Cantwell: Judge has spoken on Columbia R. salmon

By:  Joel Connelly Seattle PI
Source: Seattle PI

Federal agencies should expect no fix from Congress, and get to work designing a long-term recovery plan for Columbia-Snake River salmon that will pass muster with an exacting federal judge in Portland,  Sen. Maria Cantwell, D-Wash., said Monday.

“I think the Endangered Species Act is something which is here:  They should come up with a good protection plan and be serious about it,” Cantwell said.

U.S. District Judge James Redden, for the third time, last week rejected federal agencies’ latest plan for recovery of the once-great salmon runs of the Northwest’s greatest river system.  He gave the feds until early 2014 to arrive at a new plan.

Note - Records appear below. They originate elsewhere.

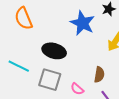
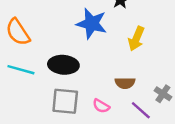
cyan line: (19, 66) -> (21, 70), moved
brown semicircle: (99, 75) -> (125, 83), turned 91

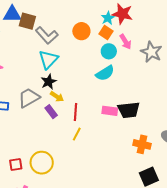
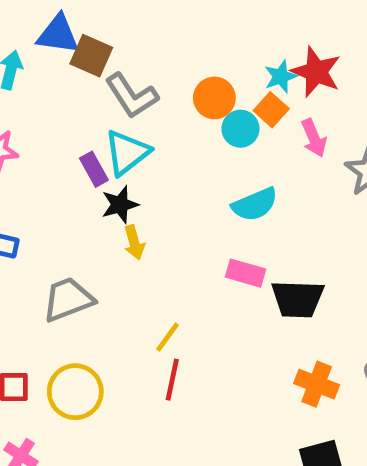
cyan circle: (109, 51) -> (240, 129), moved
yellow arrow: (57, 97) -> (134, 242), turned 32
gray trapezoid: (29, 98) -> (68, 299), moved
pink rectangle: (110, 111) -> (245, 273), moved
purple rectangle: (51, 112) -> (94, 169), moved
red line: (75, 112) -> (172, 380), moved

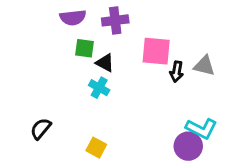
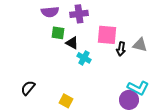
cyan cross: (99, 88) -> (84, 58), moved

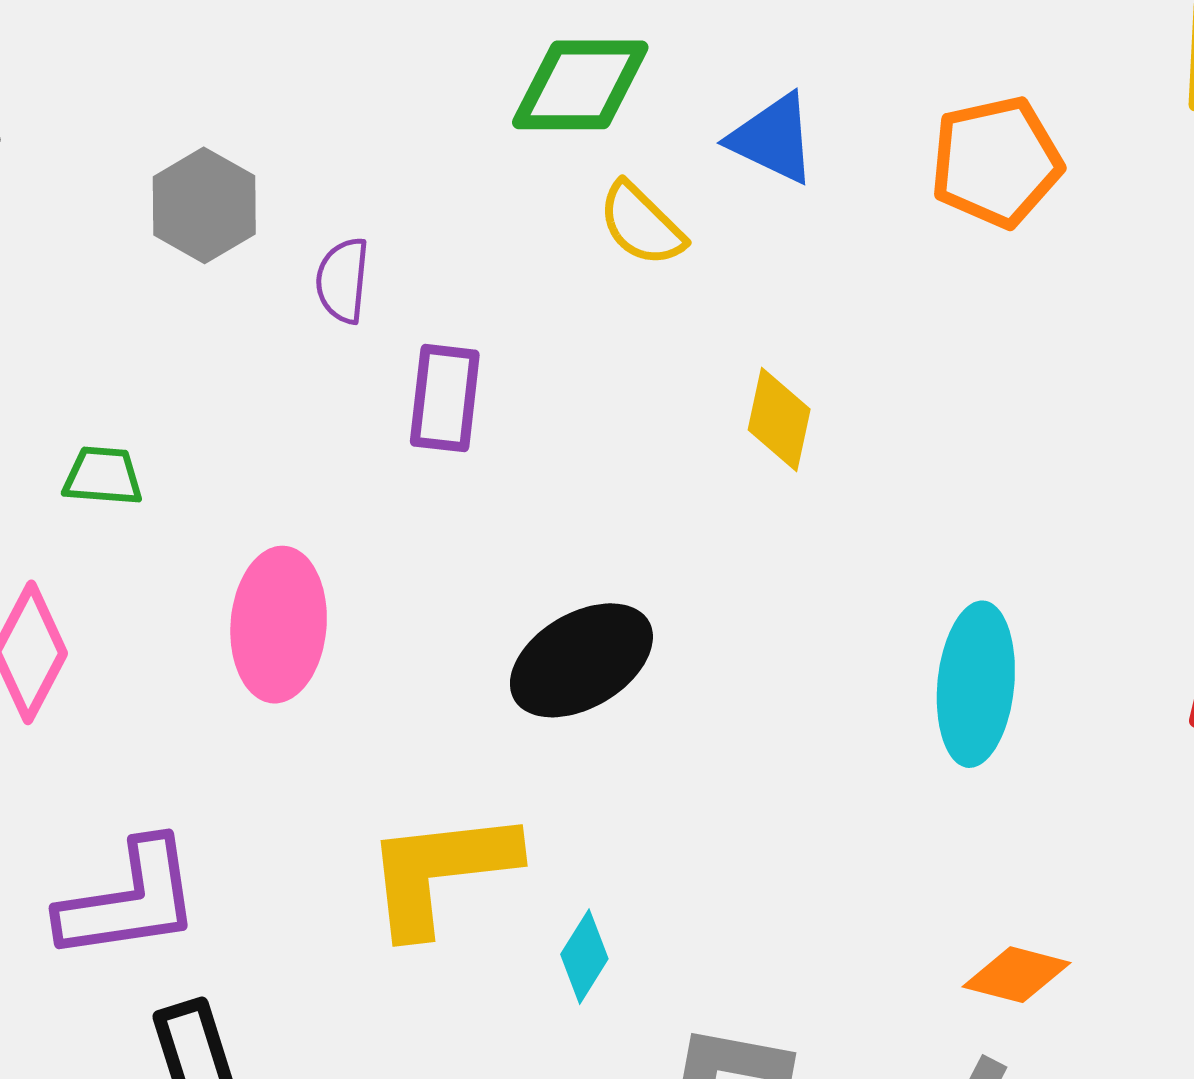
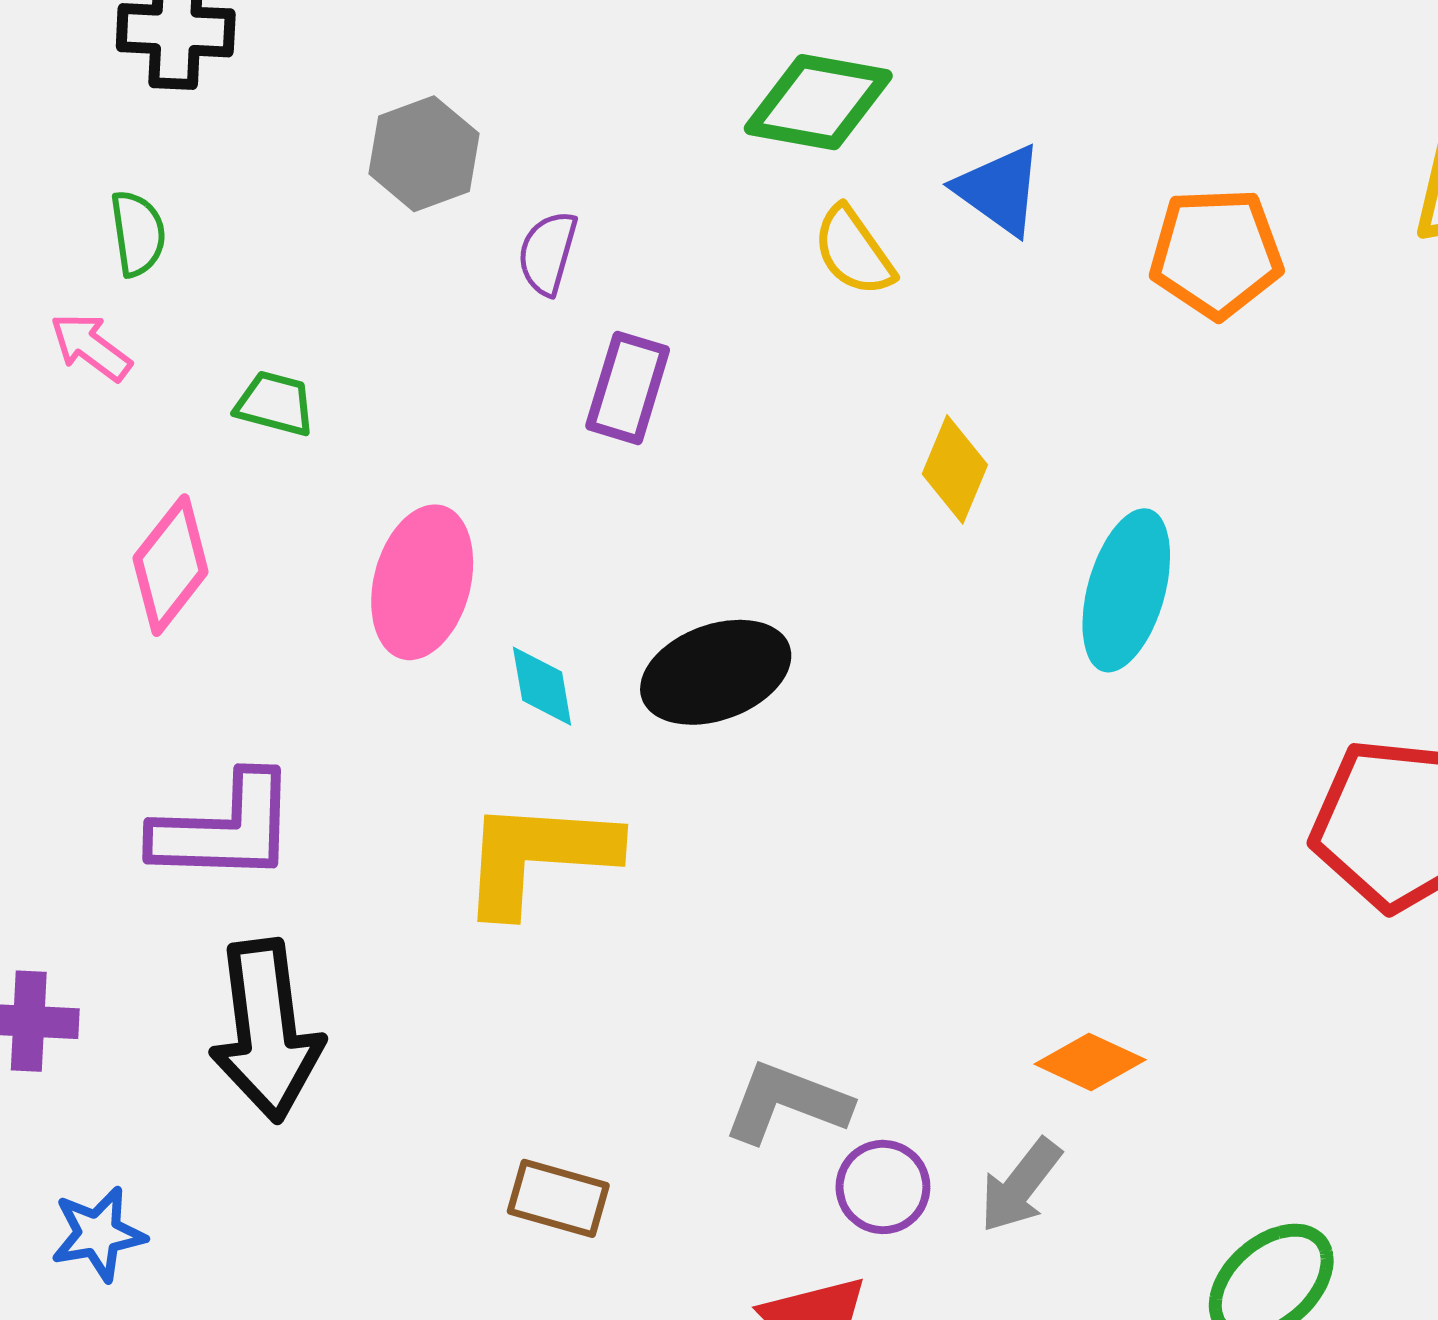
cyan ellipse: (976, 684) -> (1126, 590), moved
cyan diamond: (584, 957) -> (542, 686), moved, turned -52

The judge said in his opinion that federal managers rely to heavily on habitat mitigation, make vague promises, and need to look at more aggressive measures that might include breaching dams, lowering reservoirs, or augmenting river flow.

In Cantwell’s view, Redden’s message was clear:  “Don’t be immediate.  His complaint was they were not doing their job in coming up with plans looking several years into the future.”

Dams have cut off hundreds of miles of salmon habitat. F passage facilities have come up short in getting young salmon downstream to the Pacific Ocean.  The Snake and Salmon Rivers in Idaho boast hundreds of miles of salmon habitat, but fish must pass through eight dams going and coming.

Redden has ordered that federal dams in the Columbia-Snake system continue a “fish flush” — spilling water during the spring to speed young salmon on their migration to the ocean.  The Bonneville Power Administration, in past years, has campaigned against the spill on grounds it subtracts from power sales to the Southwest.

The Obama administration’s most recent plan bore a resemblance to Bush administration plans previously rejected by Judge Redden.

The state of Oregon, commercial and sport fisheries interests, the Nez Perce and Spokane Indians, and environmental groups led by Save Our Wild Salmon challenged the feds’ plans in court.